Copy each record exactly as it reads, leaving out any pictures it holds.

(Page-level text extractions)
+ + +

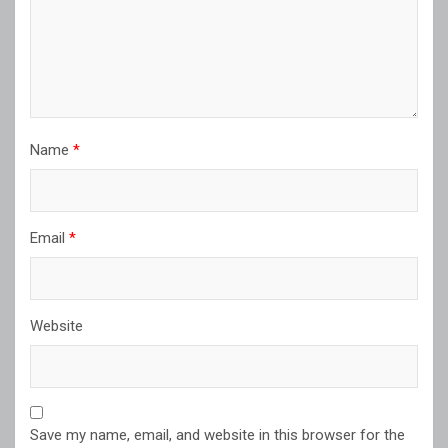
Name
*
Email
*
Website
Save my name, email, and website in this browser for the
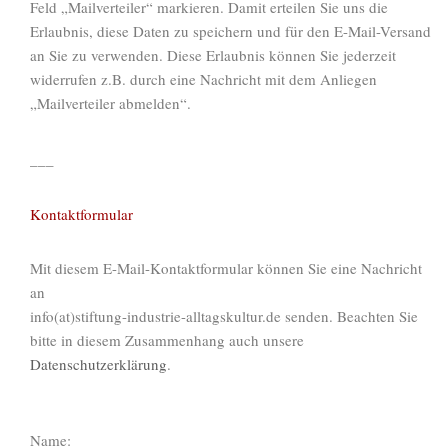
Feld „Mailverteiler“ markieren. Damit erteilen Sie uns die
Erlaubnis, diese Daten zu speichern und für den E-Mail-Versand
an Sie zu verwenden. Diese Erlaubnis können Sie jederzeit
widerrufen z.B. durch eine Nachricht mit dem Anliegen
„Mailverteiler abmelden“.
___
Kontaktformular
Mit diesem E-Mail-Kontaktformular können Sie eine Nachricht
an
info(at)stiftung-industrie-alltagskultur.de senden. Beachten Sie
bitte in diesem Zusammenhang auch unsere
Datenschutzerklärung
.
Name:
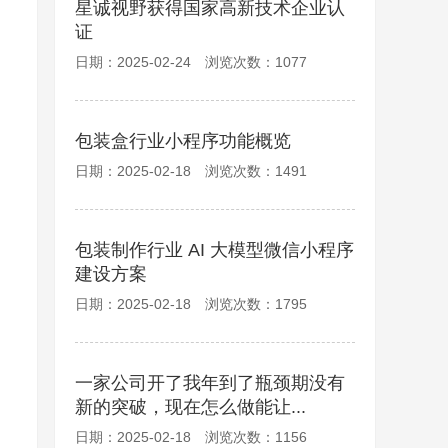
星诚视野获得国家高新技术企业认
证
日期：2025-02-24 浏览次数：1077
包装盒行业小程序功能概览
日期：2025-02-18 浏览次数：1491
包装制作行业 AI 大模型微信小程序
建设方案
日期：2025-02-18 浏览次数：1795
一家公司开了我年到了瓶颈期没有
新的突破，现在怎么做能让...
日期：2025-02-18 浏览次数：1156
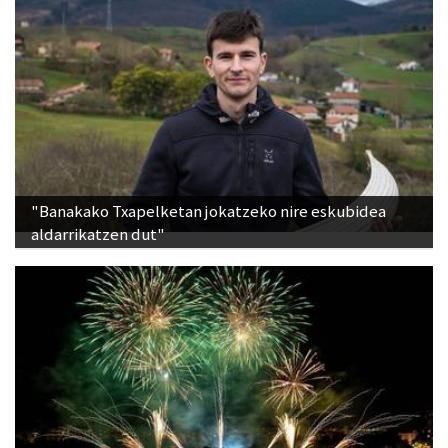
"Banakako Txapelketan jokatzeko nire eskubidea
aldarrikatzen dut"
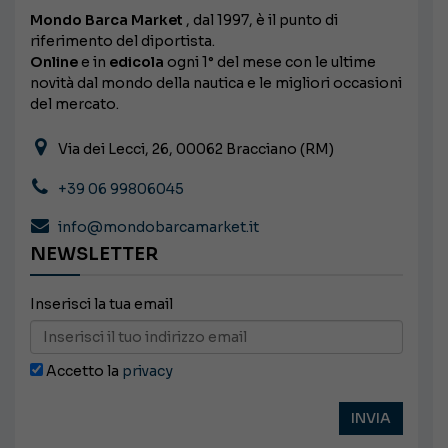
Mondo Barca Market
, dal 1997, è il punto di
riferimento del diportista.
Online
e in
edicola
ogni 1° del mese con le ultime
novità dal mondo della nautica e le migliori occasioni
del mercato.
Via dei Lecci, 26, 00062 Bracciano (RM)
+39 06 99806045
info@mondobarcamarket.it
NEWSLETTER
Inserisci la tua email
Accetto la
privacy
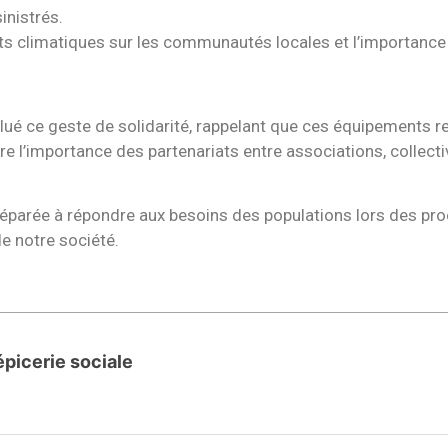
inistrés.
 climatiques sur les communautés locales et l’importance d’
alué ce geste de solidarité, rappelant que ces équipements ren
ustre l’importance des partenariats entre associations, collec
éparée à répondre aux besoins des populations lors des proc
de notre société.
épicerie sociale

+ + +

Exercise answer:
Name
*
Email
*
Website
Save my name, email, and website in this browser for the
Feld „Mailverteiler“ markieren. Damit erteilen Sie uns die
Erlaubnis, diese Daten zu speichern und für den E-Mail-Versand
an Sie zu verwenden. Diese Erlaubnis können Sie jederzeit
widerrufen z.B. durch eine Nachricht mit dem Anliegen
„Mailverteiler abmelden“.
___
Kontaktformular
Mit diesem E-Mail-Kontaktformular können Sie eine Nachricht
an
info(at)stiftung-industrie-alltagskultur.de senden. Beachten Sie
bitte in diesem Zusammenhang auch unsere
Datenschutzerklärung
.
Name:
星诚视野获得国家高新技术企业认
证
日期：2025-02-24 浏览次数：1077
包装盒行业小程序功能概览
日期：2025-02-18 浏览次数：1491
包装制作行业 AI 大模型微信小程序
建设方案
日期：2025-02-18 浏览次数：1795
一家公司开了我年到了瓶颈期没有
新的突破，现在怎么做能让...
日期：2025-02-18 浏览次数：1156
"Banakako Txapelketan jokatzeko nire eskubidea
aldarrikatzen dut"
Mondo Barca Market
, dal 1997, è il punto di
riferimento del diportista.
Online
e in
edicola
ogni 1° del mese con le ultime
novità dal mondo della nautica e le migliori occasioni
del mercato.
Via dei Lecci, 26, 00062 Bracciano (RM)
+39 06 99806045
info@mondobarcamarket.it
NEWSLETTER
Inserisci la tua email
Accetto la
privacy
inistrés.
 climatiques sur les communautés locales et l’importance d’
alué ce geste de solidarité, rappelant que ces équipements ren
ustre l’importance des partenariats entre associations, collec
éparée à répondre aux besoins des populations lors des proc
de notre société.
épicerie sociale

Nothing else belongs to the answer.